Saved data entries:
= Beginning of Section =

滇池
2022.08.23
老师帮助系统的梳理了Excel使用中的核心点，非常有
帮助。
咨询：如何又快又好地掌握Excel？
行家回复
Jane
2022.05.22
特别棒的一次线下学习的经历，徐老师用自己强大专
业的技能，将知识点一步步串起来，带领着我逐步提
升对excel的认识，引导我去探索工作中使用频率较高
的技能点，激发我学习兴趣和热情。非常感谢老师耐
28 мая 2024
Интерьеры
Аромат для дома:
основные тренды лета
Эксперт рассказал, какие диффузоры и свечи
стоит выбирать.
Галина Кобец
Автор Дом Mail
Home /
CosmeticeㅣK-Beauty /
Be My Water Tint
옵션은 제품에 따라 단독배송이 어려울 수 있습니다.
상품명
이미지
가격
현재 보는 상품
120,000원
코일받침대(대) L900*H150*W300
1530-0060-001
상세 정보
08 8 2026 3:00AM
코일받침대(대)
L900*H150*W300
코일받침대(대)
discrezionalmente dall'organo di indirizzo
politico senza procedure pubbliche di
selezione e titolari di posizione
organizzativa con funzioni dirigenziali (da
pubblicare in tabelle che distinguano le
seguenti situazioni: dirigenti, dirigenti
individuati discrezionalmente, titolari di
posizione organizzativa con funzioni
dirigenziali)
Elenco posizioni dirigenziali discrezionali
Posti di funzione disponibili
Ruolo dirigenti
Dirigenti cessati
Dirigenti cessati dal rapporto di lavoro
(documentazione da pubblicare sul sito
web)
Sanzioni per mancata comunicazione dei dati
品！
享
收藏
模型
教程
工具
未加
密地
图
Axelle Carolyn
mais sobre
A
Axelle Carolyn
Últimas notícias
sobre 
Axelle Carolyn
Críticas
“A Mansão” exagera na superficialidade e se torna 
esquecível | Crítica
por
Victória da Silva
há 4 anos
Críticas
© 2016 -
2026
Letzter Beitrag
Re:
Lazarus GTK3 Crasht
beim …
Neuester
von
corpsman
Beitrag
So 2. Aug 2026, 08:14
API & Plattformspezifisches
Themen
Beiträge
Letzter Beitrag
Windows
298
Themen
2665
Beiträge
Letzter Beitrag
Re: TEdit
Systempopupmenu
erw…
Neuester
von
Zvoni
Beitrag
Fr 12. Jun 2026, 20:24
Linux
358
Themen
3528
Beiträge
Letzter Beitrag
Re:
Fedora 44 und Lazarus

= End of Section =

TASK PROMPT: Pull together all lines from the data that mention the word "titolari".

WRITTEN SOLUTION:
selezione e titolari di posizione
individuati discrezionalmente, titolari di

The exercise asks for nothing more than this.